Excerpts from a dataset:
-=-=-
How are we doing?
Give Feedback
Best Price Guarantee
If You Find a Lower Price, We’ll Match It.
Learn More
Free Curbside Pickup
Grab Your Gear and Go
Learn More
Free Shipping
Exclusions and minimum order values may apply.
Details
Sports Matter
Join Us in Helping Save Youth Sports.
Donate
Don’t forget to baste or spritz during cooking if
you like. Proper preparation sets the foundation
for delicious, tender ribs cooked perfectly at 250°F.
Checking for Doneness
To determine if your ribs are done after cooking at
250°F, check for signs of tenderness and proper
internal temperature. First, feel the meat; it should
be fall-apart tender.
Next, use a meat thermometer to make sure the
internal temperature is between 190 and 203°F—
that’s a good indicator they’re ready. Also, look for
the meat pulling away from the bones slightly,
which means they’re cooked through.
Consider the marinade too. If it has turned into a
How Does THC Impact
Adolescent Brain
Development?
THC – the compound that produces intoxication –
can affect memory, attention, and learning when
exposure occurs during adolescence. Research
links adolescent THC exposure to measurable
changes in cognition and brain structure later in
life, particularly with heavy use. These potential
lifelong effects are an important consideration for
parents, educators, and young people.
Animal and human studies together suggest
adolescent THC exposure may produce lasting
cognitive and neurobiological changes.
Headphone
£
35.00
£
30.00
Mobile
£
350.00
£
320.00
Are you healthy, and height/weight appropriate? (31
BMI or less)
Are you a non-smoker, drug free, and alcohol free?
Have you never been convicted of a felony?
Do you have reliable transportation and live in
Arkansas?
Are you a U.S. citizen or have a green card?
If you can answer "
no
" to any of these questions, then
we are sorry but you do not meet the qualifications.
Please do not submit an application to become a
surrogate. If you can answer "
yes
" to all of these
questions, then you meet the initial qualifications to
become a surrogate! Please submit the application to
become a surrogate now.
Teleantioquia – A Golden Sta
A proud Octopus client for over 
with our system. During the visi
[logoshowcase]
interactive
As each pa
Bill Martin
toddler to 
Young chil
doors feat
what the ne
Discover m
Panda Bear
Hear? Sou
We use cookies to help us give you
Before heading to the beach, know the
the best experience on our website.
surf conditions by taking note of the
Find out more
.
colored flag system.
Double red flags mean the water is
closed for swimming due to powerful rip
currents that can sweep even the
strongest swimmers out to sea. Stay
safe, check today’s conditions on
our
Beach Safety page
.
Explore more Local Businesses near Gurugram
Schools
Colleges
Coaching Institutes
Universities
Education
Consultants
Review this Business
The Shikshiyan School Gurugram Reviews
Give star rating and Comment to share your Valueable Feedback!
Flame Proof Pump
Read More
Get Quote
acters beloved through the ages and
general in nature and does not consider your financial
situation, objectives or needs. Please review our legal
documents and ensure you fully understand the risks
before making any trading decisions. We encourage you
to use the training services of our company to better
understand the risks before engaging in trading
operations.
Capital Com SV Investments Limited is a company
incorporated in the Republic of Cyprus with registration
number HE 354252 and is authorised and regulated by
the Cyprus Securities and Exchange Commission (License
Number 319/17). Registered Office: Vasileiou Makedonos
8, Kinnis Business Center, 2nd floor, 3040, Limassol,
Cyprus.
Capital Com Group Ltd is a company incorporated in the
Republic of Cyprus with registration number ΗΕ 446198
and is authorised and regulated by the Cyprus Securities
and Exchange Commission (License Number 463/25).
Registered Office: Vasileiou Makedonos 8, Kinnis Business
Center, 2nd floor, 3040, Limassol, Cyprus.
-=-=-
Your goal -
Filter these records, keeping every line where the word "Capital" occurs.

Finished task -
Capital Com SV Investments Limited is a company
Capital Com Group Ltd is a company incorporated in the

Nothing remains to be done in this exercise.